### Extracted page text data:
# # #
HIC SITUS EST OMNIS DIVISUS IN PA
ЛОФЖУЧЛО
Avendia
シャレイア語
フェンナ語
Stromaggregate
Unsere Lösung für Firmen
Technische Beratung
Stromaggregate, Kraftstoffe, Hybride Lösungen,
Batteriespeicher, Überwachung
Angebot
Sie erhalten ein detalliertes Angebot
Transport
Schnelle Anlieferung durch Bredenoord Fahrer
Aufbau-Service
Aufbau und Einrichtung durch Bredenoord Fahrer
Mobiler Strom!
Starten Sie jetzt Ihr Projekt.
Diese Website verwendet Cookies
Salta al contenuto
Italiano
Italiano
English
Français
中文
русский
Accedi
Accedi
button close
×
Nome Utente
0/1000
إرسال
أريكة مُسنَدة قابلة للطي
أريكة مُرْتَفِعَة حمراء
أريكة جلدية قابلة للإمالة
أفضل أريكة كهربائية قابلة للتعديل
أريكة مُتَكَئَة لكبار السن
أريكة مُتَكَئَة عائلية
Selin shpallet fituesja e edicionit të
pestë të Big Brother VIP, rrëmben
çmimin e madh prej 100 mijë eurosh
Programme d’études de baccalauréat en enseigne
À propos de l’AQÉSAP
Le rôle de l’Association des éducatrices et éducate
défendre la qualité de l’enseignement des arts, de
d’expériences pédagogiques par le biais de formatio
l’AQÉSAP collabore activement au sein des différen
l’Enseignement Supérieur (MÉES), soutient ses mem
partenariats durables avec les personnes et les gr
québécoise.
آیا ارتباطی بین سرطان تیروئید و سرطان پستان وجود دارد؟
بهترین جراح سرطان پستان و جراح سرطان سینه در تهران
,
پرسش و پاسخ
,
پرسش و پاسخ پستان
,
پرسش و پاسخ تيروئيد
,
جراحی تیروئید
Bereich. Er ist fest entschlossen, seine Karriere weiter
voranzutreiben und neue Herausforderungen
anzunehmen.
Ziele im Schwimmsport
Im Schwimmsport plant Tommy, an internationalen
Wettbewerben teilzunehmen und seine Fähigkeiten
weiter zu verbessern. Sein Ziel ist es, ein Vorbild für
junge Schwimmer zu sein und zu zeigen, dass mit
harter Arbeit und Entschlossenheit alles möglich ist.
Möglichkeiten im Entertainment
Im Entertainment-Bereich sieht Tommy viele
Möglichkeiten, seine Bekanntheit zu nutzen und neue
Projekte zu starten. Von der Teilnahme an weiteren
# # #
### YOUR INSTRUCTIONS:
Reproduce every line above that contains the string "Entertainment".

### ANSWER:
Möglichkeiten im Entertainment
Im Entertainment-Bereich sieht Tommy viele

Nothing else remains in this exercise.